March 2011 Archives

March 20, 2011

Ninth Circuit Rules that Oregon Worker May Win a FMLA Lawsuit Without Proving Employer's Bad Motive.

Recently, the Ninth Circuit Court of Appeals resolved an important question in an Oregon case under the Family Medical Leave Act (FMLA). In Diane Sanders v. City of Newport, the city refused to reinstate Ms. Sanders after her doctors said she was fit for duty following her medical leave. Later, the city fired her, claiming that they could not guarantee a workplace that would not trigger her medical reaction to chemical sensitivities. The question was, Who had the burden of proof? Must the employee prove that the employer had no good reason to keep her off work? Or is the burden of proof on the employer to prove a lawful reason to avoid reinstatement after medical leave?

Ms. Sanders alleged discrimination and interference with her rights under FMLA and under Oregon's Family Leave Act. The trial judge instructed the jury that the worker must prove that the employer, without reasonable cause, did not put her back to work.

The Ninth Circuit held that the employee did not have to prove what was in the mind of the employer. Instead, all the employee needed to prove was (1) she qualified for FMLA rights, (2) she was entitled to leave, (3) she followed the rules for reinstatement, and (4) the employer did not provide the FMLA rights. If the employer has a legally-sufficient reason to avoid reinstating the employee, then the EMPLOYER has the burden to prove its good reason.

This was not my case, so I cannot comment on the City of Newport. However, there are some employers who just do not want to deal with employees with medical conditions, especially if they involve workers' compensation claims. Often employers will never reemploy the workers and come up with some bogus reason, or pretext, for not reemploying the worker. The Ninth Circuit got it right. If the employer has some good reason to fire a worker after she had a medical condition, then the employer should prove it.

Jeff Merrick, Oregon Trial Attorney
Injury & Employment Law
503-665-4234

The above is not legal advice. I cannot give you sound advice without knowing more information. It is intended to raise some issues for you to discuss with your own lawyer.

March 16, 2011

Oregon Court Says Tri-Met Must Accept Issue Advertisements

ORE St Pic.jpgToday, Oregon's Court of Appeals held that Oregon's constitutional protection of free speech prohibits Tri-Met from excluding advertisements based upon issue or political content. In Karuk Tribe and Friends of the River Foundation v Tri-County Metropolitan Transportation Dist., the tribe and the Friends, wanted to post an ad with a graphic showing salmon confronting an impenetrable dam of wall sockets with the tagline, "Salmon shouldn't run up your electrical bill. They should run up the Klamath River."
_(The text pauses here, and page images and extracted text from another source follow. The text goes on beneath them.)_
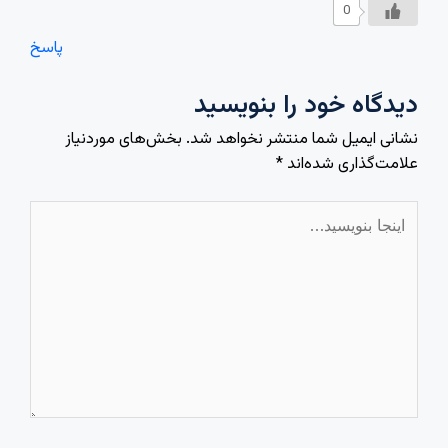
0
پاسخ
دیدگاه‌ خود را بنویسید
نشانی ایمیل شما منتشر نخواهد شد.
بخش‌های موردنیاز
علامت‌گذاری شده‌اند
*
اینجا
بنویسید…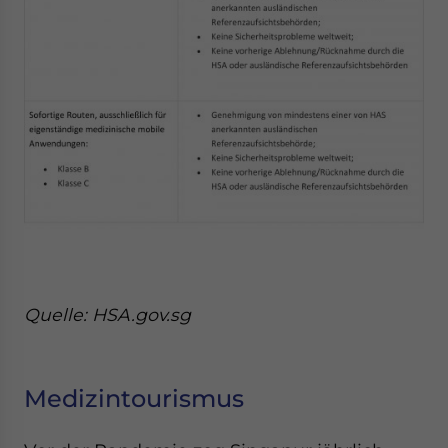
Quelle: HSA.gov.sg
Medizintourismus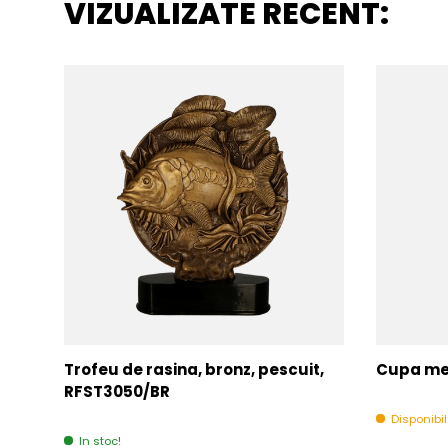
VIZUALIZATE RECENT:
Trofeu de rasina, bronz, pescuit,
Cupa met
RFST3050/BR
Disponibi
In stoc!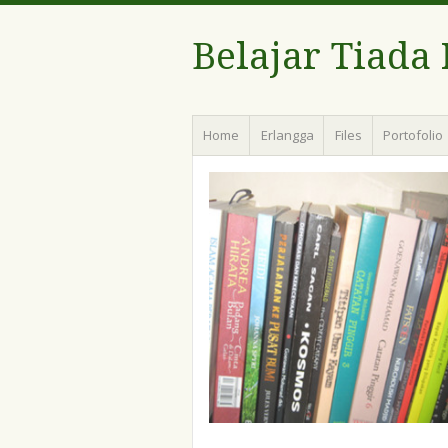
Belajar Tiada
Menu
Skip
Home
Erlangga
Files
Portofolio
to
content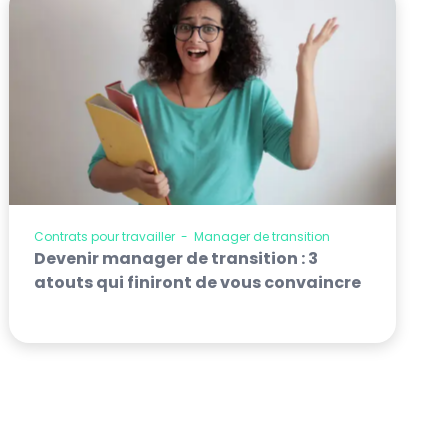
Contrats pour travailler
-
Manager de transition
Devenir manager de transition : 3
atouts qui finiront de vous convaincre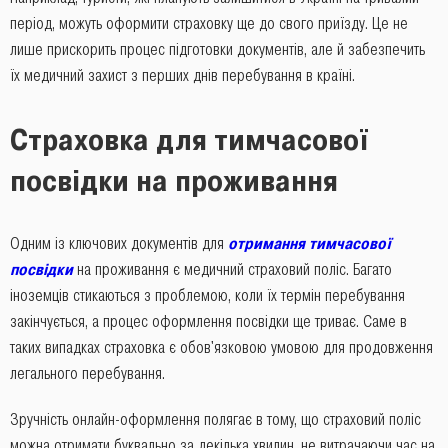
період, можуть оформити страховку ще до свого приїзду. Це не
лише прискорить процес підготовки документів, але й забезпечить
їх медичний захист з перших днів перебування в країні.
Страховка для тимчасової
посвідки на проживання
Одним із ключових документів для
отримання тимчасової
посвідки
на проживання є медичний страховий поліс. Багато
іноземців стикаються з проблемою, коли їх термін перебування
закінчується, а процес оформлення посвідки ще триває. Саме в
таких випадках страховка є обов'язковою умовою для продовження
легального перебування.
Зручність онлайн-оформлення полягає в тому, що страховий поліс
можна отримати буквально за декілька хвилин, не витрачаючи час на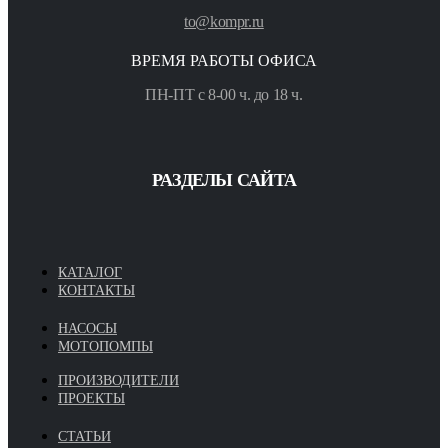
to@kompr.ru
ВРЕМЯ РАБОТЫ ОФИСА
ПН-ПТ с 8-00 ч. до 18 ч.
РАЗДЕЛЫ САЙТА
КАТАЛОГ
КОНТАКТЫ
НАСОСЫ
МОТОПОМПЫ
ПРОИЗВОДИТЕЛИ
ПРОЕКТЫ
СТАТЬИ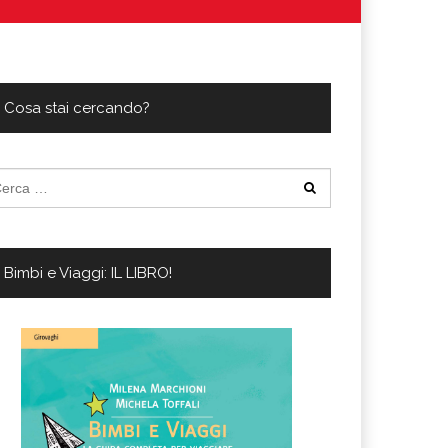
ferta migliore?
 lo sconto Columbus supera il 21%
Cosa stai cercando?
cerca
:
Bimbi e Viaggi: IL LIBRO!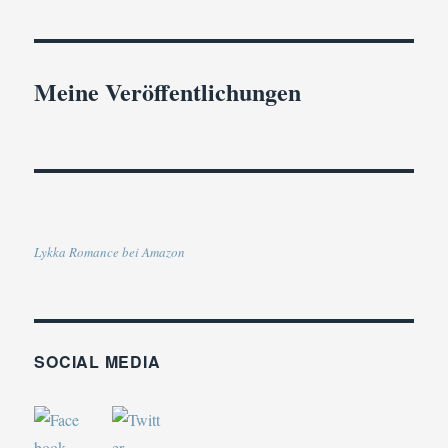
Meine Veröffentlichungen
Lykka Romance bei Amazon
SOCIAL MEDIA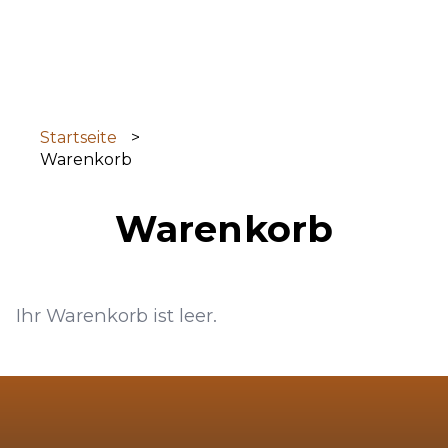
Direkt
zum
Inhalt
Startseite
Warenkorb
Warenkorb
Ihr Warenkorb ist leer.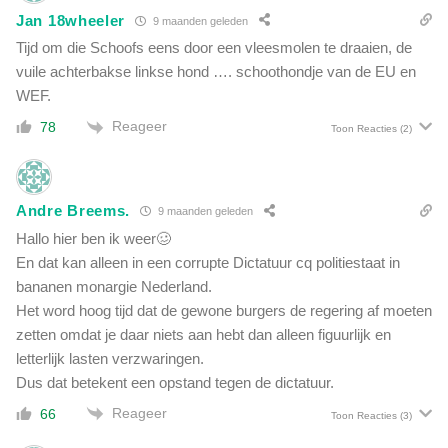
r
Jan 18wheeler
9 maanden geleden
a
Tijd om die Schoofs eens door een vleesmolen te draaien, de
n
vuile achterbakse linkse hond …. schoothondje van de EU en
k
z
WEF.
i
Reageer
78
Toon Reacties
(2)
n
n
i
g
Andre Breems.
9 maanden geleden
!
Hallo hier ben ik weer🥴
'
En dat kan alleen in een corrupte Dictatuur cq politiestaat in
bananen monargie Nederland.
Het word hoog tijd dat de gewone burgers de regering af moeten
zetten omdat je daar niets aan hebt dan alleen figuurlijk en
letterlijk lasten verzwaringen.
Dus dat betekent een opstand tegen de dictatuur.
Reageer
66
Toon Reacties
(3)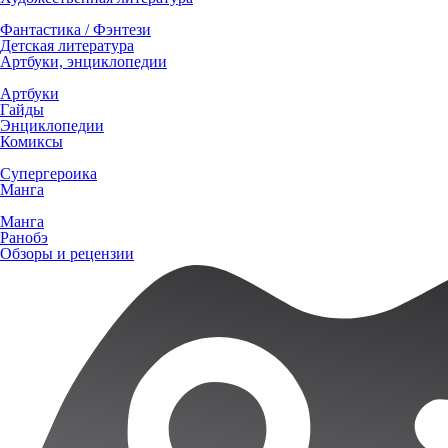
Фантастика / Фэнтези
Детская литература
Артбуки, энциклопедии
Артбуки
Гайды
Энциклопедии
Комиксы
Супергероика
Манга
Манга
Ранобэ
Обзоры и рецензии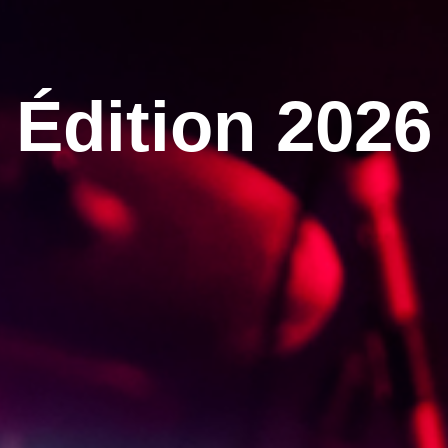
Édition 2026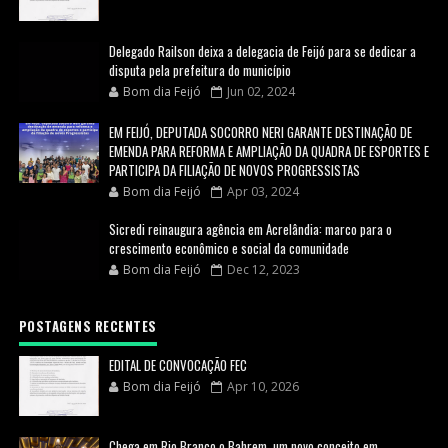
Delegado Railson deixa a delegacia de Feijó para se dedicar a
disputa pela prefeitura do município
Bom dia Feijó
Jun 02, 2024
EM FEIJÓ, DEPUTADA SOCORRO NERI GARANTE DESTINAÇÃO DE
EMENDA PARA REFORMA E AMPLIAÇÃO DA QUADRA DE ESPORTES E
PARTICIPA DA FILIAÇÃO DE NOVOS PROGRESSISTAS
Bom dia Feijó
Apr 03, 2024
Sicredi reinaugura agência em Acrelândia: marco para o
crescimento econômico e social da comunidade
Bom dia Feijó
Dec 12, 2023
POSTAGENS RECENTES
EDITAL DE CONVOCAÇÃO FEC
Bom dia Feijó
Apr 10, 2026
Chega em Rio Branco o Bahrem, um novo conceito em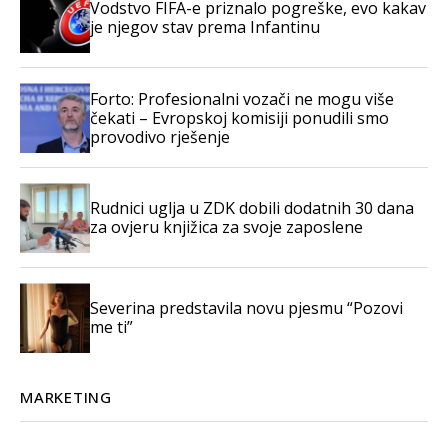
Vodstvo FIFA-e priznalo pogreške, evo kakav
je njegov stav prema Infantinu
Forto: Profesionalni vozači ne mogu više
čekati – Evropskoj komisiji ponudili smo
provodivo rješenje
Rudnici uglja u ZDK dobili dodatnih 30 dana
za ovjeru knjižica za svoje zaposlene
Severina predstavila novu pjesmu “Pozovi
me ti”
MARKETING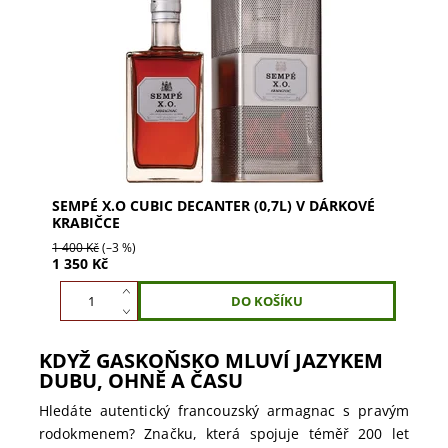
Sempé X.O Cubic Decanter 0,7l v dárkové krabičce.
Prémiový armagnac z nejlepších oblastí. Směs 10-
25 let starých destilátů s jantarovými odlesky....
SEMPÉ X.O CUBIC DECANTER (0,7L) V DÁRKOVÉ
KRABIČCE
1 400 Kč
(–3 %)
1 350 Kč
KDYŽ GASKOŇSKO MLUVÍ JAZYKEM
DUBU, OHNĚ A ČASU
Hledáte autentický francouzský armagnac s pravým
rodokmenem? Značku, která spojuje téměř 200 let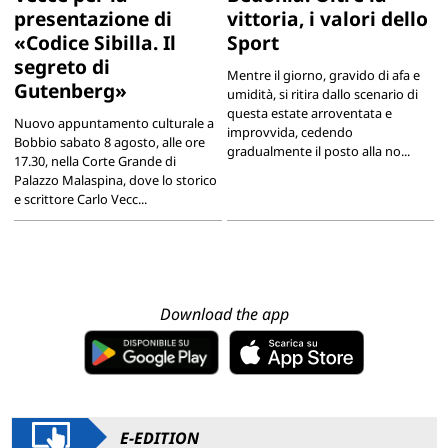
presentazione di
vittoria, i valori dello
«Codice Sibilla. Il
Sport
segreto di
Mentre il giorno, gravido di afa e
Gutenberg»
umidità, si ritira dallo scenario di
questa estate arroventata e
Nuovo appuntamento culturale a
improvvida, cedendo
Bobbio sabato 8 agosto, alle ore
gradualmente il posto alla no...
17.30, nella Corte Grande di
Palazzo Malaspina, dove lo storico
e scrittore Carlo Vecc...
Download the app
E-EDITION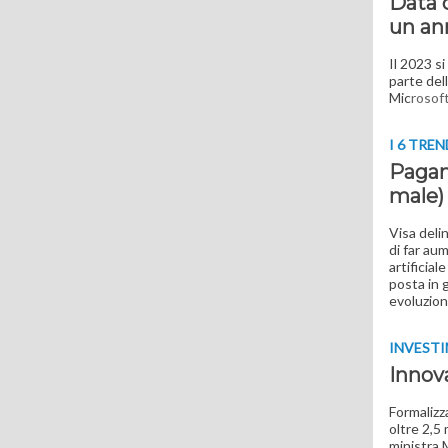
Data c
un an
Il 2023 si
parte del
Mic
rosoft
I 6 TREN
Pagame
male)
Visa deli
di far au
artificial
posta in 
evoluzio
INVESTI
Innova
Formalizz
oltre 2,5
ministra 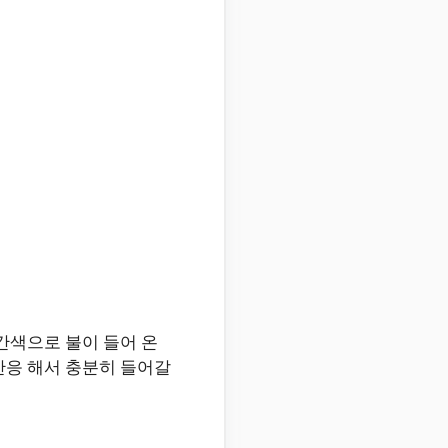
간색으로 불이 들어 온
반응 해서 충분히 들어갈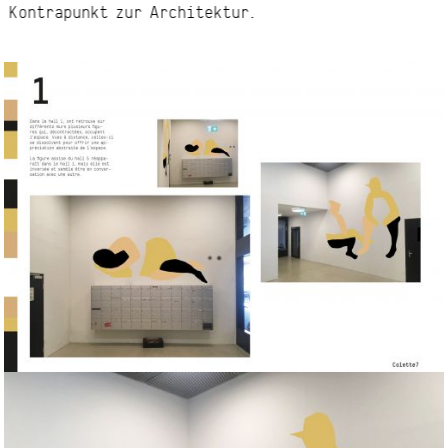
Kontrapunkt zur Architektur.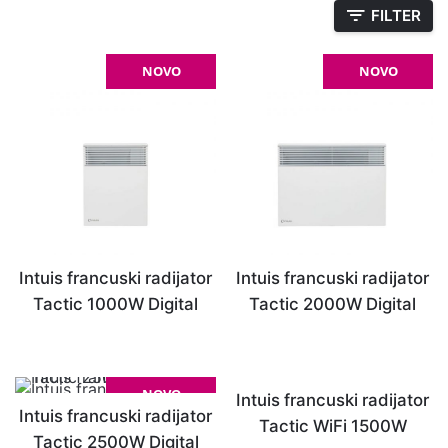
FILTER
NOVO
NOVO
Intuis francuski radijator
Intuis francuski radijator
Tactic 1000W Digital
Tactic 2000W Digital
NOVO
NOVO
Intuis francuski radijator
Intuis francuski radijator
Tactic WiFi 1500W
Tactic 2500W Digital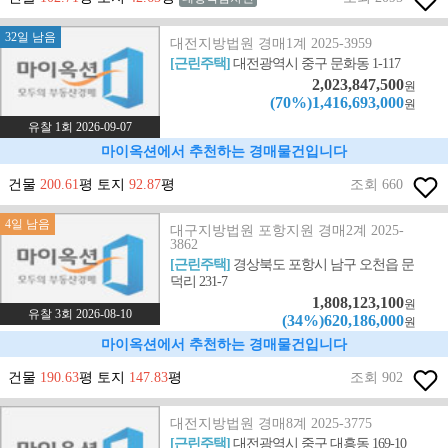
32일 남음
대전지방법원 경매1계 2025-3959
[근린주택]
대전광역시 중구 문화동 1-117
2,023,847,500
원
(70%)1,416,693,000
원
유찰 1회 2026-09-07
마이옥션에서 추천하는 경매물건입니다
건물
200.61
평 토지
92.87
평
조회 660
4일 남음
대구지방법원 포항지원 경매2계 2025-
3862
[근린주택]
경상북도 포항시 남구 오천읍 문
덕리 231-7
1,808,123,100
원
유찰 3회 2026-08-10
(34%)620,186,000
원
마이옥션에서 추천하는 경매물건입니다
건물
190.63
평 토지
147.83
평
조회 902
대전지방법원 경매8계 2025-3775
[근린주택]
대전광역시 중구 대흥동 169-10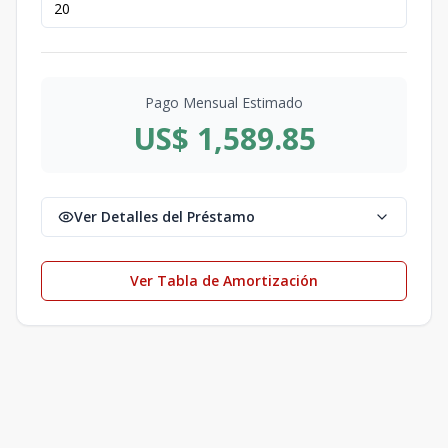
Pago Mensual Estimado
US$ 1,589.85
Ver Detalles del Préstamo
Ver Tabla de Amortización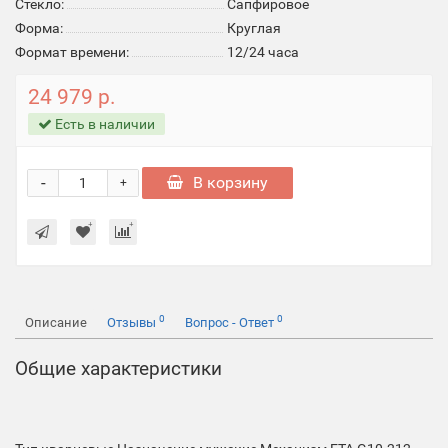
Стекло:
Cапфировое
Форма:
Круглая
Формат времени:
12/24 часа
24 979 р.
Есть в наличии
-
В корзину
+
0
0
Описание
Отзывы
Вопрос - Ответ
Общие характеристики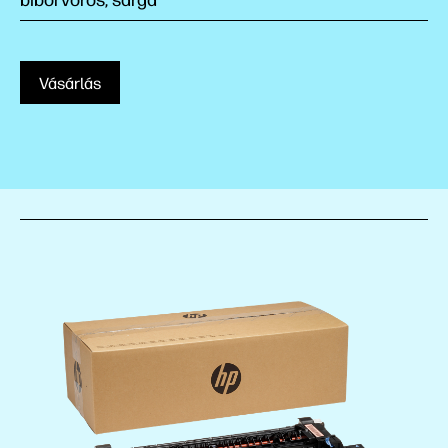
bíborvörös, sárga
Vásárlás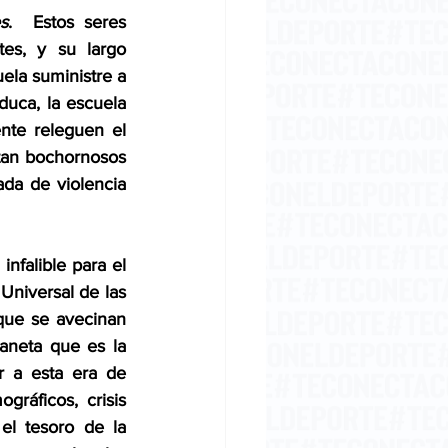
s
.  Estos seres 
es, y su largo 
ela suministre a 
duca, la escuela 
nte releguen el 
tan bochornosos 
da de violencia 
nfalible para el 
Universal de las 
que se avecinan 
neta que es la 
r a esta era de 
ráficos, crisis 
el tesoro de la 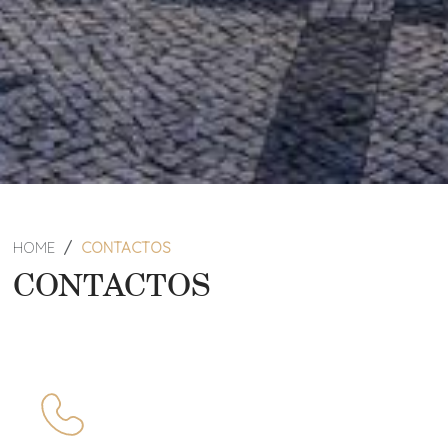
HOME
CONTACTOS
CONTACTOS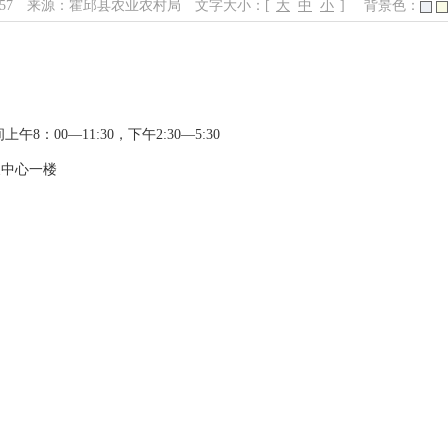
:57
来源：霍邱县农业农村局
文字大小：[
大
中
小
]
背景色：
00—11:30，下午2:30—5:30
展中心一楼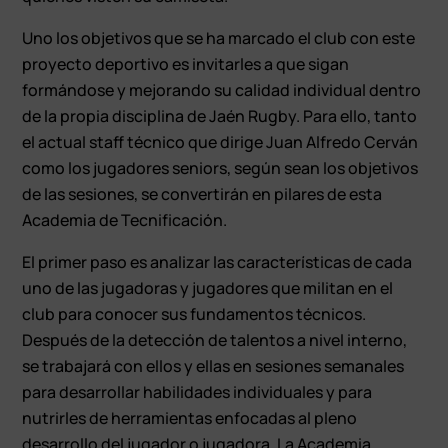
Uno los objetivos que se ha marcado el club con este
proyecto deportivo es invitarles a que sigan
formándose y mejorando su calidad individual dentro
de la propia disciplina de Jaén Rugby. Para ello, tanto
el actual staff técnico que dirige Juan Alfredo Cerván
como los jugadores seniors, según sean los objetivos
de las sesiones, se convertirán en pilares de esta
Academia de Tecnificación.
El primer paso es analizar las características de cada
uno de las jugadoras y jugadores que militan en el
club para conocer sus fundamentos técnicos.
Después de la detección de talentos a nivel interno,
se trabajará con ellos y ellas en sesiones semanales
para desarrollar habilidades individuales y para
nutrirles de herramientas enfocadas al pleno
desarrollo del jugador o jugadora. La Academia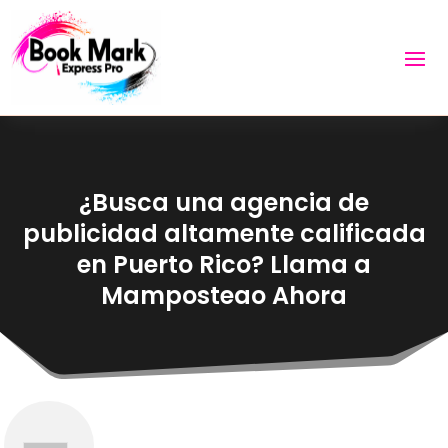
¿Busca una agencia de
publicidad altamente calificada
en Puerto Rico? Llama a
Mamposteao Ahora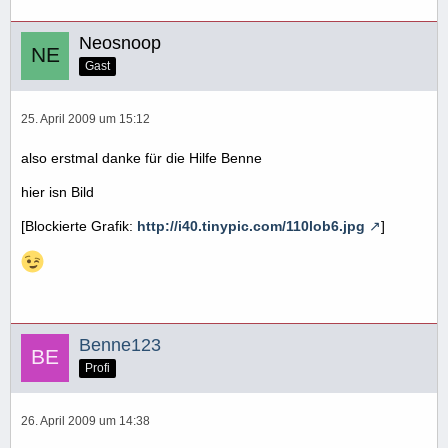
Neosnoop
Gast
25. April 2009 um 15:12
also erstmal danke für die Hilfe Benne
hier isn Bild
[Blockierte Grafik:
http://i40.tinypic.com/110lob6.jpg
]
Benne123
Profi
26. April 2009 um 14:38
Tri-Met turned down the business. Tri-Met cited its policy against advertisements containing political campaign speech. Under the policy, one can buy ads to sell stuff, but not to sell ideas.

In court, Tri-Met said it was acting like a business, not in a governmental capacity, so Oregon's Constitution should not apply to it. (Tri-Met also argued that the Tribe should not be able to sue for personal speech rights.) The trial court said, "no." It held that the policy violated Oregon's Constitution and the First Amendment to the U.S. Constitution.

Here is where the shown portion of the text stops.